Presidential politics as a family affair is nothing new in America, says Sam Abrams, a professor of political science at Sarah Lawrence College in New York.
From Eleanor Roosevelt to Michelle Obama, and of course the Kennedys, Bushes and Clintons, the wives and children of US heads of state have often played a key -- if informal -- role, without raising red flags over nepotism.
But for Daniel DiSalvo, an expert at the City College of New York-CUNY, Trump throws several challenging new ingredients into the mix: "The character of Trump's business -- his name is one of the main assets on his buildings, golf courses -- the scale of his fortune and the number of adult children" involved in his businesses.
"That's the issue: how much of this is going to create conflict of interest issues," said DiSalvo.
While Trump says his children -- who all sit on his transition team -- will play no official administration role, he does plan to have them continue to run his businesses, which ethics watchdogs warn would pose too many potential risks of conflict.
Ivanka Trump's very first televised appearance at the president-elect's side -- in a prime-time interview -- triggered a mini-scandal after her fashion company sent out a message promoting the $10,000 gold bracelet she wore on air.
Abrams believes Trump is committing a mistake by allowing his family to figure so prominently -- before he has even taken office, and before he has finished building a qualified team to surround him.
"It's normal to involve family," Abrams said. But he also believes that to rely that heavily on immediate family is "offputting for a lot of people."
Experts expressed surprise that Trump did not request a State Department briefing before his meeting with the leader of one of Washington's closest allies -- but had Ivanka and Kushner in the room.
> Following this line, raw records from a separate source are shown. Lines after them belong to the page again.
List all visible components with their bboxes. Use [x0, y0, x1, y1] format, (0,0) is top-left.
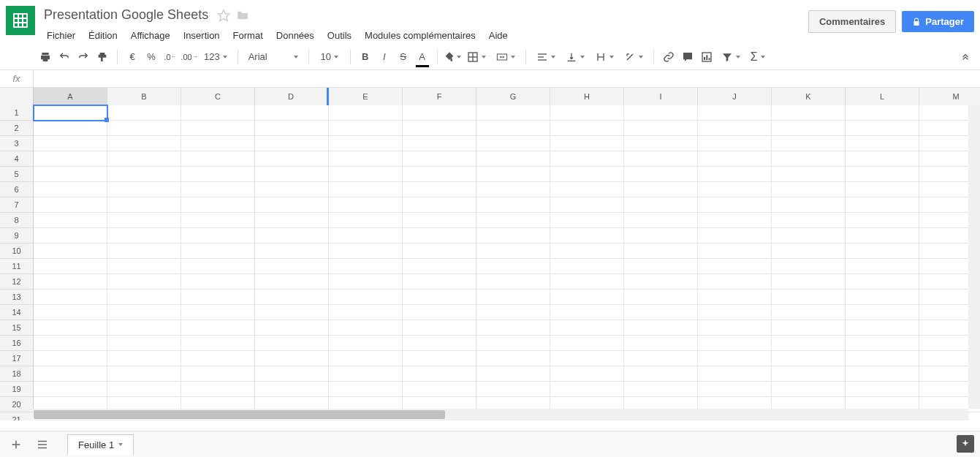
- cell[interactable]: [107, 197, 181, 213]
- cell[interactable]: [34, 351, 107, 366]
- cell[interactable]: [403, 197, 476, 213]
- cell[interactable]: [34, 228, 107, 243]
- borders-button[interactable]: [463, 50, 490, 64]
- cell[interactable]: [403, 228, 476, 243]
- menu-file[interactable]: Fichier: [41, 27, 81, 44]
- cell[interactable]: [403, 182, 476, 197]
- cell[interactable]: [772, 167, 846, 182]
- cell[interactable]: [107, 382, 181, 397]
- cell[interactable]: [624, 213, 698, 228]
- cell[interactable]: [403, 105, 476, 121]
- italic-button[interactable]: I: [376, 48, 393, 66]
- cell[interactable]: [255, 167, 329, 182]
- cell[interactable]: [772, 228, 846, 243]
- cell[interactable]: [624, 167, 698, 182]
- cell[interactable]: [34, 243, 107, 259]
- cell[interactable]: [550, 382, 624, 397]
- collapse-toolbar-icon[interactable]: [957, 48, 974, 66]
- cell[interactable]: [476, 336, 550, 351]
- cell[interactable]: [846, 197, 919, 213]
- cell[interactable]: [772, 151, 846, 167]
- add-sheet-button[interactable]: [6, 434, 26, 455]
- column-header[interactable]: L: [846, 88, 919, 105]
- cell[interactable]: [698, 351, 772, 366]
- cell[interactable]: [698, 290, 772, 305]
- cell[interactable]: [403, 121, 476, 136]
- row-header[interactable]: 2: [0, 121, 33, 136]
- column-header[interactable]: M: [919, 88, 980, 105]
- cell[interactable]: [846, 105, 919, 121]
- cell[interactable]: [107, 305, 181, 320]
- cell[interactable]: [772, 336, 846, 351]
- cell[interactable]: [107, 105, 181, 121]
- cell[interactable]: [846, 243, 919, 259]
- cell[interactable]: [329, 228, 403, 243]
- cell[interactable]: [403, 366, 476, 382]
- cell[interactable]: [34, 167, 107, 182]
- cell[interactable]: [772, 259, 846, 274]
- cell[interactable]: [403, 213, 476, 228]
- cell[interactable]: [550, 136, 624, 151]
- cell[interactable]: [624, 105, 698, 121]
- cell[interactable]: [34, 136, 107, 151]
- menu-edit[interactable]: Édition: [83, 27, 124, 44]
- insert-link-icon[interactable]: [660, 48, 677, 66]
- cell[interactable]: [255, 228, 329, 243]
- font-size-dropdown[interactable]: 10: [315, 50, 344, 64]
- cell[interactable]: [403, 167, 476, 182]
- print-icon[interactable]: [37, 48, 54, 66]
- filter-button[interactable]: [717, 50, 745, 64]
- column-header[interactable]: G: [476, 88, 550, 105]
- cell[interactable]: [181, 305, 255, 320]
- merge-cells-button[interactable]: [492, 50, 520, 64]
- cell[interactable]: [772, 274, 846, 290]
- fill-color-button[interactable]: [444, 48, 461, 66]
- cell[interactable]: [698, 382, 772, 397]
- cell[interactable]: [698, 182, 772, 197]
- cell[interactable]: [181, 382, 255, 397]
- cell[interactable]: [698, 151, 772, 167]
- cell[interactable]: [624, 274, 698, 290]
- row-header[interactable]: 9: [0, 228, 33, 243]
- menu-format[interactable]: Format: [227, 27, 269, 44]
- cell[interactable]: [107, 228, 181, 243]
- cell[interactable]: [403, 151, 476, 167]
- cell[interactable]: [107, 182, 181, 197]
- cell[interactable]: [772, 213, 846, 228]
- cell[interactable]: [550, 151, 624, 167]
- cell[interactable]: [772, 366, 846, 382]
- cell[interactable]: [550, 167, 624, 182]
- cell[interactable]: [846, 290, 919, 305]
- cell[interactable]: [624, 136, 698, 151]
- cell[interactable]: [255, 290, 329, 305]
- menu-tools[interactable]: Outils: [322, 27, 357, 44]
- row-header[interactable]: 17: [0, 351, 33, 366]
- cell[interactable]: [181, 197, 255, 213]
- cell[interactable]: [255, 121, 329, 136]
- cell[interactable]: [846, 274, 919, 290]
- cell[interactable]: [329, 121, 403, 136]
- cell[interactable]: [181, 274, 255, 290]
- cell[interactable]: [181, 213, 255, 228]
- cell[interactable]: [476, 320, 550, 336]
- cell[interactable]: [181, 320, 255, 336]
- cell[interactable]: [255, 136, 329, 151]
- paint-format-icon[interactable]: [94, 48, 111, 66]
- comments-button[interactable]: Commentaires: [808, 10, 896, 33]
- cell[interactable]: [772, 105, 846, 121]
- row-header[interactable]: 12: [0, 274, 33, 290]
- menu-data[interactable]: Données: [270, 27, 320, 44]
- cell[interactable]: [34, 121, 107, 136]
- cell[interactable]: [476, 259, 550, 274]
- row-header[interactable]: 16: [0, 336, 33, 351]
- strikethrough-button[interactable]: S: [395, 48, 412, 66]
- formula-input[interactable]: [34, 70, 980, 87]
- functions-button[interactable]: Σ: [746, 49, 770, 65]
- cell[interactable]: [698, 121, 772, 136]
- column-header[interactable]: K: [772, 88, 846, 105]
- cell[interactable]: [624, 228, 698, 243]
- cell[interactable]: [698, 259, 772, 274]
- cell[interactable]: [698, 167, 772, 182]
- cell[interactable]: [181, 290, 255, 305]
- cell[interactable]: [181, 228, 255, 243]
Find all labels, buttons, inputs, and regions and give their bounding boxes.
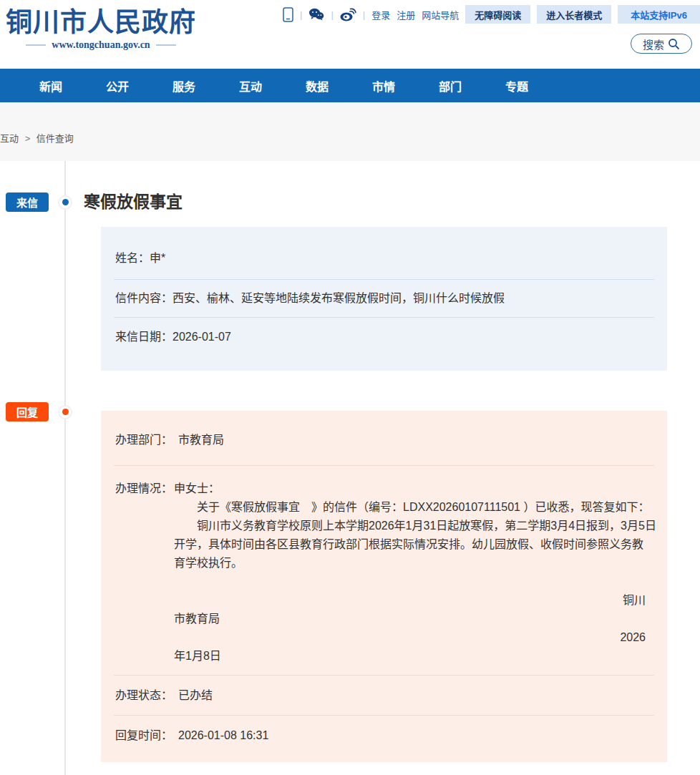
breadcrumb-interaction[interactable]: 互动 [0,133,19,144]
header-right: | | [283,0,700,54]
separator: | [300,9,302,20]
register-link[interactable]: 注册 [397,8,415,21]
incoming-letter-section: 来信 寒假放假事宜 姓名：申* 信件内容：西安、榆林、延安等地陆续发布寒假放假时… [0,192,700,371]
accessibility-reading-button[interactable]: 无障碍阅读 [465,5,530,24]
reply-line: 开学，具体时间由各区县教育行政部门根据实际情况安排。幼儿园放假、收假时间参照义务… [174,535,653,554]
main-nav: 新闻 公开 服务 互动 数据 市情 部门 专题 [0,69,700,102]
letter-content-row: 信件内容：西安、榆林、延安等地陆续发布寒假放假时间，铜川什么时候放假 [101,280,667,317]
letter-info-box: 姓名：申* 信件内容：西安、榆林、延安等地陆续发布寒假放假时间，铜川什么时候放假… [101,227,667,371]
search-button[interactable]: 搜索 [631,34,692,54]
site-map-link[interactable]: 网站导航 [422,8,459,21]
nav-item-interaction[interactable]: 互动 [239,77,262,94]
weibo-icon[interactable] [340,8,356,21]
letter-date-label: 来信日期： [115,331,172,343]
site-logo-title: 铜川市人民政府 [6,9,196,37]
reply-department-value: 市教育局 [178,434,224,446]
reply-line: 铜川市义务教育学校原则上本学期2026年1月31日起放寒假，第二学期3月4日报到… [174,517,653,535]
letter-content-label: 信件内容： [115,292,172,304]
site-logo-subtitle: www.tongchuan.gov.cn [6,39,196,51]
reply-signature-line: 市教育局 [174,610,653,628]
reply-blank-line [174,572,653,591]
nav-item-news[interactable]: 新闻 [39,77,62,94]
utility-row: | | [283,5,700,24]
search-icon [668,38,680,50]
incoming-letter-header: 来信 寒假放假事宜 [0,192,700,212]
reply-badge: 回复 [6,402,49,421]
nav-item-services[interactable]: 服务 [172,77,195,94]
nav-item-city[interactable]: 市情 [372,77,395,94]
reply-line: 关于《寒假放假事宜 》的信件（编号：LDXX20260107111501 ）已收… [174,498,653,517]
site-header: 铜川市人民政府 www.tongchuan.gov.cn | [0,0,700,69]
reply-line: 申女士： [174,479,653,498]
reply-section: 回复 办理部门：市教育局 办理情况： 申女士： 关于《寒假放假事宜 》的信件（编… [0,402,700,762]
nav-item-topics[interactable]: 专题 [505,77,528,94]
breadcrumb-separator: > [25,133,31,144]
letter-date-value: 2026-01-07 [172,331,231,343]
reply-situation-content: 申女士： 关于《寒假放假事宜 》的信件（编号：LDXX2026010711150… [174,479,653,666]
search-button-label: 搜索 [643,36,664,52]
reply-situation-label: 办理情况： [115,479,174,666]
wechat-icon[interactable] [308,8,324,21]
timeline-dot-reply [59,406,71,418]
letter-detail-content: 来信 寒假放假事宜 姓名：申* 信件内容：西安、榆林、延安等地陆续发布寒假放假时… [0,161,700,775]
letter-date-row: 来信日期：2026-01-07 [101,318,667,371]
mobile-icon[interactable] [283,7,293,22]
reply-info-box: 办理部门：市教育局 办理情况： 申女士： 关于《寒假放假事宜 》的信件（编号：L… [101,411,667,762]
reply-status-row: 办理状态：已办结 [101,676,667,715]
breadcrumb-band: 互动 > 信件查询 [0,102,700,161]
reply-signature-line: 铜川 [174,591,653,610]
logo-rule-right [156,44,176,46]
separator: | [331,9,333,20]
letter-name-value: 申* [150,252,165,264]
reply-department-label: 办理部门： [115,434,172,446]
reply-time-row: 回复时间：2026-01-08 16:31 [101,716,667,762]
letter-name-row: 姓名：申* [101,227,667,279]
login-link[interactable]: 登录 [371,8,390,21]
separator: | [363,9,365,20]
reply-signature-date-line: 2026 [174,628,653,647]
site-logo[interactable]: 铜川市人民政府 www.tongchuan.gov.cn [6,9,196,51]
nav-item-disclosure[interactable]: 公开 [106,77,129,94]
letter-content-value: 西安、榆林、延安等地陆续发布寒假放假时间，铜川什么时候放假 [172,292,505,304]
breadcrumb-letter-query[interactable]: 信件查询 [37,133,74,144]
letter-name-label: 姓名： [115,252,150,264]
reply-situation-row: 办理情况： 申女士： 关于《寒假放假事宜 》的信件（编号：LDXX2026010… [101,466,667,675]
breadcrumb: 互动 > 信件查询 [0,133,700,145]
reply-time-value: 2026-01-08 16:31 [178,729,268,741]
elder-mode-button[interactable]: 进入长者模式 [537,5,611,24]
timeline-line [64,161,66,775]
timeline-dot-incoming [59,197,71,208]
reply-status-label: 办理状态： [115,689,172,701]
reply-time-label: 回复时间： [115,729,172,741]
ipv6-support-badge: 本站支持IPv6 [618,5,700,24]
logo-rule-left [26,44,46,46]
site-url: www.tongchuan.gov.cn [52,39,150,51]
reply-line: 育学校执行。 [174,554,653,572]
page-title: 寒假放假事宜 [84,192,183,212]
reply-header: 回复 [0,402,700,421]
reply-signature-date-line: 年1月8日 [174,647,653,666]
nav-item-data[interactable]: 数据 [306,77,329,94]
nav-item-departments[interactable]: 部门 [439,77,462,94]
reply-status-value: 已办结 [178,689,213,701]
incoming-letter-badge: 来信 [6,192,49,212]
Seeking counsel might have appeared all the more pertinent since Trump had alarmed Tokyo policymakers during his campaign by musing about pulling the thousands of US troops from the region and suggesting that officially pacifist Japan may need nuclear weapons.
"When you are going to be meeting with Shinzo Abe, a trusted ally of the US, you should be talking to your experts... and not instead going to Jared to say, 'What do you think about this?'" Abrams said.
In the tense climate following Trump's election, on the back of a divisive populist campaign, he said, "it's not helping the American people to feel better about themselves."